Arsenio Rodríguez Quintana, Barcelona — On Sunday, October 4, after visiting the Cuban Art Factory in Havana, the Rolling Stones singer was walking with the rocker and Cuban government critic Gorki Aguila Carrasco along 5th Avenue, where the Ladies in White meet every Sunday and march in support of human rights in Cuba. Cuban State Security blocks Gorki from going to meet them, but last Sunday, the day of Orula, an orisha venerated in Cuba, the miracle happened. Gorki was wearing an El Sexto T-shirt that interested Jagger, who asked about El Sexto’s state of health after his hunger strike, and offered to buy some of his artworks to support him.
They also spoke about the possibility of Gorki opening for the Rolling Stones should the conversations with the Ministry of Culture for the Stones to play in the Karl Marx Theater bear fruit.
Now that so many American rock, pop and jazz musicians are coming to Havana, it is worth remembering that this city where I was born had home grown impresarios (from 1910 to 1959) that brought the best American or European musicians of their times to Cuba: Enrico Caruso, Nat King Cole or Lola Flores, for example.
The person who cut this ebb and flow between Havana and the world was Fidel Castro.
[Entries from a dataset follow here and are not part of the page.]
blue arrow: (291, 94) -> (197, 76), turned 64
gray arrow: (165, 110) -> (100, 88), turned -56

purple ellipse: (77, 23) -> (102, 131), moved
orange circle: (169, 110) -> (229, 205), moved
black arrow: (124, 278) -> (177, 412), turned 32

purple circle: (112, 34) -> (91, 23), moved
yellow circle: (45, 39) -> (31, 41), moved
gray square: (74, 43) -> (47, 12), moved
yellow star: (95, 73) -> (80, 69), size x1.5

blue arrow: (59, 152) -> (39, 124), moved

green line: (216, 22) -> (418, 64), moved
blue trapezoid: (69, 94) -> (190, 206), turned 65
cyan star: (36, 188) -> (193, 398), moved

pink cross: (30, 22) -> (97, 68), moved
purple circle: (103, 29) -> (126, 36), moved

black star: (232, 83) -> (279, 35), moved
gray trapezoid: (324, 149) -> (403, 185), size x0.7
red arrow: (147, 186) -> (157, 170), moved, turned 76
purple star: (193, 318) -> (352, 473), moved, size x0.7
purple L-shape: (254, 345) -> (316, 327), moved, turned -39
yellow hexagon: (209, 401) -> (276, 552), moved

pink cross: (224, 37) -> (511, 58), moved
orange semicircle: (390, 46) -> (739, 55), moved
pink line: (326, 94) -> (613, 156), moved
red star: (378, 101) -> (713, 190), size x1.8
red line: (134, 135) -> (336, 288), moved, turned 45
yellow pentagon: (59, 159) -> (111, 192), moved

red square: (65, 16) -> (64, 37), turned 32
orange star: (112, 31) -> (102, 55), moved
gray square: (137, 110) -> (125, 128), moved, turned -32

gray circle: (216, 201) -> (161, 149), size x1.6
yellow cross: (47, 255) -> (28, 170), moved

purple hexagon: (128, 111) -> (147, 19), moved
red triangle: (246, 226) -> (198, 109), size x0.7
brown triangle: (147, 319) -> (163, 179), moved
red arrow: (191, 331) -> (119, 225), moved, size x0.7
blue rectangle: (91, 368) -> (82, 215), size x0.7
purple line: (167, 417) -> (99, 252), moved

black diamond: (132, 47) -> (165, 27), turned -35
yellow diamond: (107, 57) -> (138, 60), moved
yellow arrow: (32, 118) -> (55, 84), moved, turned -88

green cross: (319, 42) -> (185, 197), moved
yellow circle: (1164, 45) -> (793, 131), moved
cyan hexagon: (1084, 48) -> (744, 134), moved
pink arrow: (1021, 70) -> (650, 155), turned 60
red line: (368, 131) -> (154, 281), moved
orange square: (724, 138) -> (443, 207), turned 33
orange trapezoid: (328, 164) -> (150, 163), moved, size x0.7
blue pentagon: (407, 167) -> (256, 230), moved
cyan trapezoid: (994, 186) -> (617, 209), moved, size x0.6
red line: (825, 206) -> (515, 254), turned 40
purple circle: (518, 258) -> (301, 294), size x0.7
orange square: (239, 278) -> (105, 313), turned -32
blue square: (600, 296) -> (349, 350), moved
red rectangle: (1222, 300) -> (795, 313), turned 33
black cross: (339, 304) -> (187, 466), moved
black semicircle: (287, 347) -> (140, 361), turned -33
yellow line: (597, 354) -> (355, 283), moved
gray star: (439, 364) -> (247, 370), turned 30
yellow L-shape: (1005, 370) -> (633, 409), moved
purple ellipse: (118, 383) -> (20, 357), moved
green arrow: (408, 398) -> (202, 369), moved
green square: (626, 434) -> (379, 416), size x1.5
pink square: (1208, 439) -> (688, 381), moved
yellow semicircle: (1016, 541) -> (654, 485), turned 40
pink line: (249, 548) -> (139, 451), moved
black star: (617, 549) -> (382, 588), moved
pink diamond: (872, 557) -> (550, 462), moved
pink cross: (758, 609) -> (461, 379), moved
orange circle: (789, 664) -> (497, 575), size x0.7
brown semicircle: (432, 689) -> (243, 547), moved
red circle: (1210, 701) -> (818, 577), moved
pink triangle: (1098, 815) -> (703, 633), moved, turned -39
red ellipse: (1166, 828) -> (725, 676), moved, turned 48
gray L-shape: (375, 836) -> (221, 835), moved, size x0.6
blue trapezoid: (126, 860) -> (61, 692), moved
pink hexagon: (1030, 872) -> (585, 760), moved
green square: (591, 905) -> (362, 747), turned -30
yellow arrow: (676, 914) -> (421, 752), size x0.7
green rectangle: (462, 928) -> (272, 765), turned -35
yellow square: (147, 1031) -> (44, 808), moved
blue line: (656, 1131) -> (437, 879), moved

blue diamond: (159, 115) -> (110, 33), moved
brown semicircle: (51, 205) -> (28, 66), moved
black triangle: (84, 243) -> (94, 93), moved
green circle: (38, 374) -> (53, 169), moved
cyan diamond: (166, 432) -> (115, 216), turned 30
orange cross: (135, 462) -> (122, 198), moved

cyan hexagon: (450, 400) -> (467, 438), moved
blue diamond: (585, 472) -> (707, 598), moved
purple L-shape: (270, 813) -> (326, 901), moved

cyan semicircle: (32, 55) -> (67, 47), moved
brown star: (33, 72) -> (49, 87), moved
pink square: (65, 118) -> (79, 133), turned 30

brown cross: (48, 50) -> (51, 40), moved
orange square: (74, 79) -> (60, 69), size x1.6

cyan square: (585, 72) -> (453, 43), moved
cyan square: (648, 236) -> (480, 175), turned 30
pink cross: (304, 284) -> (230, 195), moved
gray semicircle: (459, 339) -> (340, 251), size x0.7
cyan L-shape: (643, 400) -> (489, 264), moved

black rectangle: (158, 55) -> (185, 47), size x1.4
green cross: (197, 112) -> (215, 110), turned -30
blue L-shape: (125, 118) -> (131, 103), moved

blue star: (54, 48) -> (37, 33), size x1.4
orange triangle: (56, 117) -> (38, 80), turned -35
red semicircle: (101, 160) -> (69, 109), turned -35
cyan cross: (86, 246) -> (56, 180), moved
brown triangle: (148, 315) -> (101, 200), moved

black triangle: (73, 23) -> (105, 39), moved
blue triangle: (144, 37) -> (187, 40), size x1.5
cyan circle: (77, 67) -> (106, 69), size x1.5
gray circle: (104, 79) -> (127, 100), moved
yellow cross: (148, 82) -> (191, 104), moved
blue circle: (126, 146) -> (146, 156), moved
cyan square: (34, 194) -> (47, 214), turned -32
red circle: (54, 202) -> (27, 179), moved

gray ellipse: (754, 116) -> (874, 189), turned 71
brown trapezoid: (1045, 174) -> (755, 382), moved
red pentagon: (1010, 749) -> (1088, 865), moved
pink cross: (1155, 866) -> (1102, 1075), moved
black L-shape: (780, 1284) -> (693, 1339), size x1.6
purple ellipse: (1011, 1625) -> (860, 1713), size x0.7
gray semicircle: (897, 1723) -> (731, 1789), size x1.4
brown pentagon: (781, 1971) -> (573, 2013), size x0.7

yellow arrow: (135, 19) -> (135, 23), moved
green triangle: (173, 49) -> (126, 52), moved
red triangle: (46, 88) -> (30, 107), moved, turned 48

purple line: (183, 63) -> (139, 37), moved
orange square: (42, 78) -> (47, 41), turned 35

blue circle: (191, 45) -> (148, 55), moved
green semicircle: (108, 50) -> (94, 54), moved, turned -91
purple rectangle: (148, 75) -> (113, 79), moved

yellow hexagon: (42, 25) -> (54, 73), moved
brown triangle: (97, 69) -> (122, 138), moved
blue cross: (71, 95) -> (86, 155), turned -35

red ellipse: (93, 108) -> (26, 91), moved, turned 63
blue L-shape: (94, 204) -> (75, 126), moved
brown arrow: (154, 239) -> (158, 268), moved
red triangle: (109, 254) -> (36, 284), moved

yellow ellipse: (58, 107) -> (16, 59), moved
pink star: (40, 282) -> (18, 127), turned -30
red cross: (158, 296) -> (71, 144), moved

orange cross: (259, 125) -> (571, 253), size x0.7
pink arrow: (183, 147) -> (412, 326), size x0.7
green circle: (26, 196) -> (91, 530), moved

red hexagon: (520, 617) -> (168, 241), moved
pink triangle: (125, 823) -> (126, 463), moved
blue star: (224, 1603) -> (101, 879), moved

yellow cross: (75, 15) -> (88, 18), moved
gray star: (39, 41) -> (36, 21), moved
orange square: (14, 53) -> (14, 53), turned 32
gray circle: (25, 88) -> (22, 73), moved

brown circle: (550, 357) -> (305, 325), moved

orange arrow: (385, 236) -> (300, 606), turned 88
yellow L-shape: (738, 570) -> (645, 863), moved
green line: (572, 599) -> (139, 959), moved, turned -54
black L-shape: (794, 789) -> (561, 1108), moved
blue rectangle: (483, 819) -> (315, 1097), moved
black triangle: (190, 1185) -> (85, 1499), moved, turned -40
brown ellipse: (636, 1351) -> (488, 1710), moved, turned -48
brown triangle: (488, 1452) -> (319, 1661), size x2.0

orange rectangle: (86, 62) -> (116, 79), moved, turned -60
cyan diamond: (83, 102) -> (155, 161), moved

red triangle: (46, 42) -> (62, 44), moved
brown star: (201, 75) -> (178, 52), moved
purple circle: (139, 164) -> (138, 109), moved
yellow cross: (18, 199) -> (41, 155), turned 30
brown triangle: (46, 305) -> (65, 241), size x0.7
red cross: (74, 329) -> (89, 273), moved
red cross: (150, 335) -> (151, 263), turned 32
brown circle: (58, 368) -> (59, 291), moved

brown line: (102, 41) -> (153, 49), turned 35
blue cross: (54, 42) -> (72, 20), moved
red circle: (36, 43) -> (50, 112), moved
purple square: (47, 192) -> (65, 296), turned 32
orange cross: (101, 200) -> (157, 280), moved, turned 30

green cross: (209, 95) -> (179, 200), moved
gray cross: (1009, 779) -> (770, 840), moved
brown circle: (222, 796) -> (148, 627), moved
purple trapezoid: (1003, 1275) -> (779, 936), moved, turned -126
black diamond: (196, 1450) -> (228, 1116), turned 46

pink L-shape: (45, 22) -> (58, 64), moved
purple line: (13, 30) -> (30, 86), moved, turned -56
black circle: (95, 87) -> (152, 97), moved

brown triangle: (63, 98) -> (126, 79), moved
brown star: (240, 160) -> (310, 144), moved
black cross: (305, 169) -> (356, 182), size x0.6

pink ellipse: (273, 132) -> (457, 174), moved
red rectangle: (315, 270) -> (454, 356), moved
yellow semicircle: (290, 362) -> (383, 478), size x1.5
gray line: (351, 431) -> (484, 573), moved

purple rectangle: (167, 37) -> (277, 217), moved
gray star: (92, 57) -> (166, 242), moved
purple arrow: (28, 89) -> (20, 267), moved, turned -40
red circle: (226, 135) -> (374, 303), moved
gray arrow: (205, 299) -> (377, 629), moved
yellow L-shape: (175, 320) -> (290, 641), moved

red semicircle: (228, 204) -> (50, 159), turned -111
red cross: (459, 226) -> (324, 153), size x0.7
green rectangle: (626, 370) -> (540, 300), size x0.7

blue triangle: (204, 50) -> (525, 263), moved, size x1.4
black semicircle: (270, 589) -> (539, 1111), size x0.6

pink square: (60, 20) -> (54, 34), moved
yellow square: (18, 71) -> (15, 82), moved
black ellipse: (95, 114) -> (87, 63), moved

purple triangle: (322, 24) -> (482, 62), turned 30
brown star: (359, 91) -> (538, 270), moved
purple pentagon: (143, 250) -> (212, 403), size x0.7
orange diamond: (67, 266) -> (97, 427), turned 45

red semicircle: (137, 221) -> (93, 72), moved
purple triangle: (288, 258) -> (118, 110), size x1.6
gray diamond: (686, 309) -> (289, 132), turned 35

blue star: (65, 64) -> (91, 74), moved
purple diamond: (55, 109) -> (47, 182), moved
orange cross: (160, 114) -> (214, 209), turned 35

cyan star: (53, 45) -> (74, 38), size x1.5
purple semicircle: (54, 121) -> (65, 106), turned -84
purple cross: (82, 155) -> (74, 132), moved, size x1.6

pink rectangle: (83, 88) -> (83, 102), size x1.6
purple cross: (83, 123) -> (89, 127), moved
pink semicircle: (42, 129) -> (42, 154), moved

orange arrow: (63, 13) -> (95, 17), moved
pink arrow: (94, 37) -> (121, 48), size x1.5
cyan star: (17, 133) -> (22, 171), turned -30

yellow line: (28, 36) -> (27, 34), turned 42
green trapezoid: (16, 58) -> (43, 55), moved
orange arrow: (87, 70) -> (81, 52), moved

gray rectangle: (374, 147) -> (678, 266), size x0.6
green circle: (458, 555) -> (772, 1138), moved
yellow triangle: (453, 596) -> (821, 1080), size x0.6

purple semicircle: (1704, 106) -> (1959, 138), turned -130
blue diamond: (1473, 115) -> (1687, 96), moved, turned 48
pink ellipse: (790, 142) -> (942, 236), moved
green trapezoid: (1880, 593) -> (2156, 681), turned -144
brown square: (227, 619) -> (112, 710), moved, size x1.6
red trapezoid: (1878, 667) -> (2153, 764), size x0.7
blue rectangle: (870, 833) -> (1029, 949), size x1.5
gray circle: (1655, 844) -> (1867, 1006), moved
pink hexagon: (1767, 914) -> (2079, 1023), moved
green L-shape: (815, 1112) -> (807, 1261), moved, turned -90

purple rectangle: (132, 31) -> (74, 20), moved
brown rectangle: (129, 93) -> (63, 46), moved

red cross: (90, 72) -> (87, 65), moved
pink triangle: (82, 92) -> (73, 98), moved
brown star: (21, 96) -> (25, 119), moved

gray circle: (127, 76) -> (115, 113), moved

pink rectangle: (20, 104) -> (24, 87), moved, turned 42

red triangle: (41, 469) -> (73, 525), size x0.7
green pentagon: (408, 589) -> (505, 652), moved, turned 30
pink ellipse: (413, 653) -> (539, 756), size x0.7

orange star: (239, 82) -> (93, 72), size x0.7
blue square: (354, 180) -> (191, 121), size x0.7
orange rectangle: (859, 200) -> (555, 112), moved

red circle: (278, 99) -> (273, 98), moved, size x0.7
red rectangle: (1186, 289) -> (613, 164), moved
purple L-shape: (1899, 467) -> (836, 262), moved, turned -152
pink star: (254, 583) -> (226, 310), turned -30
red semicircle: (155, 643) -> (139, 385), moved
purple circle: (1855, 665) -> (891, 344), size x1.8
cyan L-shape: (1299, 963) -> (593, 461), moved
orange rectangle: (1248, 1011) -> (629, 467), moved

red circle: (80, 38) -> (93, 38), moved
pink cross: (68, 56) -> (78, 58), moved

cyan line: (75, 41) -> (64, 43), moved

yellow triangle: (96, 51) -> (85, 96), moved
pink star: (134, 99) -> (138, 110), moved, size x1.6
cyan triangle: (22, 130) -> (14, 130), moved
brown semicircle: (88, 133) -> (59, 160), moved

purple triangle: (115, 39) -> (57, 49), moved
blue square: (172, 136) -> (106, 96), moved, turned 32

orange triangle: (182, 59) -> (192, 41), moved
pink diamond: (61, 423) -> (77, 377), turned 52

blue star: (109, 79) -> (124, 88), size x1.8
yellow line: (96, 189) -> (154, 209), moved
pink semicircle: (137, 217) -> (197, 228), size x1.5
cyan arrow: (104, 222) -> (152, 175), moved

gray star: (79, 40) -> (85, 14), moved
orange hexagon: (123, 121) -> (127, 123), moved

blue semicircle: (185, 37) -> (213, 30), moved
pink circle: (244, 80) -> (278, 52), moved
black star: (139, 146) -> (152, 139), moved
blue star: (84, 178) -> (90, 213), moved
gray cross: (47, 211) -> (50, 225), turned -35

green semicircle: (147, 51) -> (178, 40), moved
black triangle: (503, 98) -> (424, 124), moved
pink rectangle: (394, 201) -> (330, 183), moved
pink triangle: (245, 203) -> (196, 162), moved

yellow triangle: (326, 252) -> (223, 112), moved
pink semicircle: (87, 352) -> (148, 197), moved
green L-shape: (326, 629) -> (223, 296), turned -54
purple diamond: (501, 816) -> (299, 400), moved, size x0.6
For more than 50 years – except in 1978, another USA-Cuba political rapprochement, and in 1999. The Castro regime not only censored jazz and rock so that it would not come into Cuba, but also censored and imprisoned those who played it.
Jagger, regrettably was in Havana but he didn’t meet with Gorki, the news is false, but my dear friends Ailer and Lia Villares will perhaps smile at my autumn dreams from Barcelona.